Belated Movie Reviews: Did Ron Silliman Already Say This, I Feel Like He Probably Did

Sunshine (2007) – As a 2001 for the actual twenty-first century, Danny Boyle’s Sunshine is quicker, slicker, and shallower than its ancestor—but then how could it not be? Stylish to a fault, the film features a cast of inexplicably young and hot space travelers headed by Cillian Murphy, who’s apparently become one of the world’s elite physicist and an astronaut at an age when most people would be lucky to have finished their PhDs. But whatever—the cast is hot, and Murphy is perfectly sinuous and watery in the role, and whatever the movie lacks in intellectual depth it more than makes up in an overwhelming sense of physicality.

The real subject of the film is mortality—its inevitability and its shockingness—and for that purpose seeing the young and vital bite it is much more powerful anyway. The film’s freshness comes from establishing a scenario in which the characters’ deaths are inevitable, their lives expendable, and then, unlike so much recent sci-fi adventure, not flinching from that setup. As every character’s death becomes more and more of a foregone conclusion, the stakes become how they will die—heroically or indignantly or in horrible suffering or, usually, in ways that combine two or three of those things at once. Characters are incinerated by the sun and frozen in the vacuum of space, they are slashed and impaled and crushed, they face asphyxiation and hypothermia and insanity, and they do it all 93 million miles away from a home that’s a dying planet anyway, while orbiting an impossibly giant ball of fusioning hellscape.

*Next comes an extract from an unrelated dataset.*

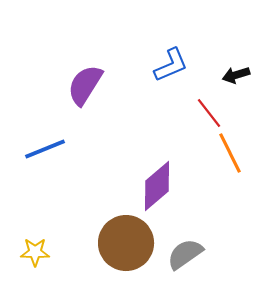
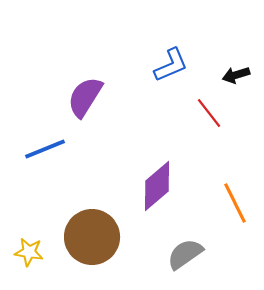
purple semicircle: moved 12 px down
orange line: moved 5 px right, 50 px down
brown circle: moved 34 px left, 6 px up
yellow star: moved 6 px left; rotated 8 degrees clockwise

Every death is inevitable; most fiction lets us forget that by providing an arbitrary end point beyond which a character need only survive in order essentially to live forever. Aside from being simply thrilling and beautiful to look at, Sunshine gets its power by reminding us of that fact. You walk away from the movie with a sense of your own mortality that’s not only heightened but also elaborated, a consciousness of the infinite possibilities for extravagant suffering and irreparable harm that lurk just beyond the safety caps of our everyday existence, and that are bound to be visited on all of us sooner or later. But you walk away, too, with a deepened sense of what it might mean to give meaning to that death—that the ultimate act of sacrifice can’t be to give up one’s life so that someone else can live, because everyone dies and, as Derrida (roughly) said, no one can die in my place. Rather, the ultimate reality of heroism—if that means anything—is to suffer, to suffer greatly and potentially without limit, for the sake of a good that you yourself will never see.